Zéro phyto en ville : le pari difficile

Les communes parviennent difficilement à se passer de pesticides surtout dans les cimetières.

Plusieurs communes, et pas des moindres, comme Versailles ou Rennes ont choisi de ne plus utiliser de produits phytosanitaires pour leurs espaces verts, les abords des voies et des bâtiments.

Demande des citoyens, respect du plan Ecophyto 2018 qui exige une réduction drastique des pesticides, tout concourent désormais à tendre vers cet objectif du zéro phyto. Mais, avouent plusieurs communes, il est difficile aujourd’hui d’y parvenir. Tout spécialement dans les cimetières.

" Le citoyen accepte à la rigueur quelques herbes folles au pied de son immeuble mais pas dans un lieu funéraire", ainsi s’exprimait la responsable des services techniques de la ville de Pornichet en Loire Atlantique, au cours d’une journée technique sur les cimetières organisée à Angers par Plante et Cité le 24 mai dernier. La présence de mauvaises herbes est considérée comme un manque de respect vis-à-vis des personnes décédées. Les services des espaces verts s’ingénient donc à trouver des solutions économiquement viables.

" La première année sans pesticides a été laborieuse, reconnaît la responsable technique pornichétine , à la fois sur le plan technique et sur l’acceptation par les habitants de nos nouveaux modes d’entretien. L’information dans ce genre de situation devient primordiale ." Les réactions ont parfois été violentes comme à Champigny-sur-Marne selon un représentant de cette mairie.

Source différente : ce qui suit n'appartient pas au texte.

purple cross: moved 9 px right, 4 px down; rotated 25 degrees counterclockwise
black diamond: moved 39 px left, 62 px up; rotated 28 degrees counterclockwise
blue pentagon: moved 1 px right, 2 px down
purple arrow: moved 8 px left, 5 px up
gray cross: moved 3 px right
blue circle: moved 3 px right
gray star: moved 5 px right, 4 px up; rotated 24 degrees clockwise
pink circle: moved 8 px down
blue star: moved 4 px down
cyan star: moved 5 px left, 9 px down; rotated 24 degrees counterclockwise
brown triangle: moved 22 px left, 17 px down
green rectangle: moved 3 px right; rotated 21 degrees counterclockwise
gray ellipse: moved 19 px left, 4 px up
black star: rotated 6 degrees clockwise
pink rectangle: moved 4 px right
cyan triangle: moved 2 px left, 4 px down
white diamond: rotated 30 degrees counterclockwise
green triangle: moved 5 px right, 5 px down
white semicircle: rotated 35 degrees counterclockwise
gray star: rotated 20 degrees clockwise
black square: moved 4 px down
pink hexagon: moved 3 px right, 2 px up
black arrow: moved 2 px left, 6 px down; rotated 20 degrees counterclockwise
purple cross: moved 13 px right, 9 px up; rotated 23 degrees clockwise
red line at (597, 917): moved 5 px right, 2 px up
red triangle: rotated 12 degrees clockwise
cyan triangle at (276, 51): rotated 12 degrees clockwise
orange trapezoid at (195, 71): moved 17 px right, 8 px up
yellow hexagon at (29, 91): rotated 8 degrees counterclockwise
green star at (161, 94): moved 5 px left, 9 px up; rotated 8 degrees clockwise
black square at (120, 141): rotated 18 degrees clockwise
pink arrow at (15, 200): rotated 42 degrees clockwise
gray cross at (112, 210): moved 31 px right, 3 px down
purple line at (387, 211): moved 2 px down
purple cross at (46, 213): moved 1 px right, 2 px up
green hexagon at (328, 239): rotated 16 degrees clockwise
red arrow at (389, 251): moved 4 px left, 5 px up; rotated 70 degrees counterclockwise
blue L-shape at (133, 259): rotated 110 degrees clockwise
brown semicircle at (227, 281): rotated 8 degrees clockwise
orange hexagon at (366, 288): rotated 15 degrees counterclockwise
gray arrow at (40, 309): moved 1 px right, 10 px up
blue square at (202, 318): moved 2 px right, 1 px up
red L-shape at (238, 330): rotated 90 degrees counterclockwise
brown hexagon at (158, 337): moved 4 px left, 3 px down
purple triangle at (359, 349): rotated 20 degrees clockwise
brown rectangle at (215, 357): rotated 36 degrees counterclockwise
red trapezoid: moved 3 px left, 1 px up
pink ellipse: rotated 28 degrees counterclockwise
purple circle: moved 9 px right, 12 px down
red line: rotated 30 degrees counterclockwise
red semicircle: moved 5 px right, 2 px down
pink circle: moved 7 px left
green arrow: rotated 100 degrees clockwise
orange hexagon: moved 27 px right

L’association Plante et Cité a donc procédé à diverses enquêtes et réalise aujourd’hui plusieurs tests.

Le désherbage manuel trop fastidieux et coûteux laisse la place au désherbage mécanique. Certaines communes se sont même dotées d’outils qu’utilisent les maraîchers ou les agriculteurs comme celle de Belleville-sur-Vie en Vendée avec le matériel Actisol. Le temps de désherbage a ainsi été divisé par deux entre 2001 et 2011 pour atteindre quatre à cinq passages de six heures par an.

Le désherbage thermique à l’eau chaude a séduit beaucoup de communes pour pallier le désherbage chimique. Le rodofil ou le brûleur thermique est utilisé au bord des allées. Mais ce dernier est abandonné par certains en raison des risques de départs de feux.

D’autres municipalités choisissent d’enherber les espaces sablés, très fréquents dans ces lieux funéraires. Mais là encore, les difficultés s’accumulent. Laisser faire la nature n’est pas la meilleure des solutions. A l’inesthétique se conjuguent des difficultés à gérer les déchets verts et une flore non désirée qui se développe.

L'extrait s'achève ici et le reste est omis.